One of the best ways I know of to recognize a sound, strong argument is when the proponent of that argument is willing to directly address counter-arguments, ideally in their “steelman” form. Steel-manning is basically the opposite of straw-manning, and so instead of caricaturing another person’s point of view in your take-down of it, you instead seek to engage with the strongest possible version of their idea, even if they didn’t present their thoughts very cogently in the first place. This show of good faith can go a long way in creating the conditions in which a productive conversation can flourish, but there are always potential landmines. The biggest difficulty I’ve encountered when engaging in “difficult discussions” is in coming to basic agreement on the validity of whatever data or research is referenced. Even with the advent of Google, one can’t be expected to fact-check information and critique complex interpretations of data in real time, during a discussion. My rule of thumb is that if one’s argument rests on research and data which is unfamiliar to your interlocutor, one is obliged to accurately summarize the details of whatever research and data is being referred to, as opposed to expecting the other person to accept a fallacious appeal to authority, as when one weakly insists that “research shows” or “it’s been proven that” such and such is the case. Unfortunately, it is rarely the case that people actually familiarize themselves first-hand with the evidence supporting their points of view, and instead they merely place their trust in some expert or voice of authority who, more often than not, is selected as a trusted information source through a process of blind confirmation bias.
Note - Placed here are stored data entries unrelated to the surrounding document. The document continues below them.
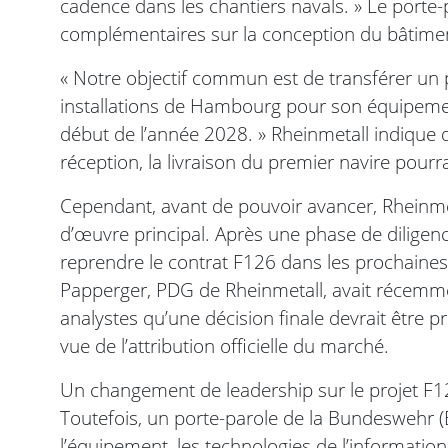
cadence dans les chantiers navals. » Le porte-p
complémentaires sur la conception du bâtime
« Notre objectif commun est de transférer un 
installations de Hambourg pour son équipement
début de l’année 2028. » Rheinmetall indique 
réception, la livraison du premier navire pourr
Cependant, avant de pouvoir avancer, Rheinmeta
d’œuvre principal. Après une phase de diligenc
reprendre le contrat F126 dans les prochaines
Papperger, PDG de Rheinmetall, avait récemme
analystes qu’une décision finale devrait être p
vue de l’attribution officielle du marché.
Un changement de leadership sur le projet F12
Toutefois, un porte-parole de la Bundeswehr (
l’équipement, les technologies de l’information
Take, for example, the idea of “power posing” as an effective way to use intentional changes in body language to improve our self-confidence and performance. Let’s say that my friend Toby watches the millions-of-times-viewed TED talk by Dr. Amy Cuddy called “Your body language shapes who you are.” In that talk, Dr. Cuddy makes the case, based on scientific research, that holding one’s body in a powerful pose, like raising one’s fists in the air, can trigger physiological changes that increase one’s confidence and performance in a variety of contexts. Toby might say something to me like, “You should do a power pose before recording your podcasts. Studies show that doing so changes your biochemistry and makes you perform better.” Now, Toby himself has never read the studies in question, but he trusts that the smart-sounding and charismatic Dr. Cuddy has given him objective, sound information that can be taken to the bank. I might then say to Toby, “Not true dude. I just watched a different TED talk, by someone named Laura Arnold, where she totally debunks all of Cuddy’s research. Turns out it’s total bullshit dude.” Now, of course, I didn’t read any of the research cited by Laura Arnold in her Ted talk. I just have an affinity for debunkers, skeptics, and takedowns of authority in general. So now Toby and I seem, on the surface, to have evidence-based points of view that are colliding in a zone of reasonable disagreement, yet neither one of us has even bothered to look at the evidence in question. Rather, we have both simply argued from authority, selecting experts that have put forth points of view that appeal to each of us, respectively. Ideally, Toby and I would recognize the confirmation bias at play, and then either dig into the relevant research before reconvening, or else set the validity of the research aside and move on to explore other aspects of the issue, like our own personal experiences with body language and its effects, that don’t depend on questionable scientific evidence.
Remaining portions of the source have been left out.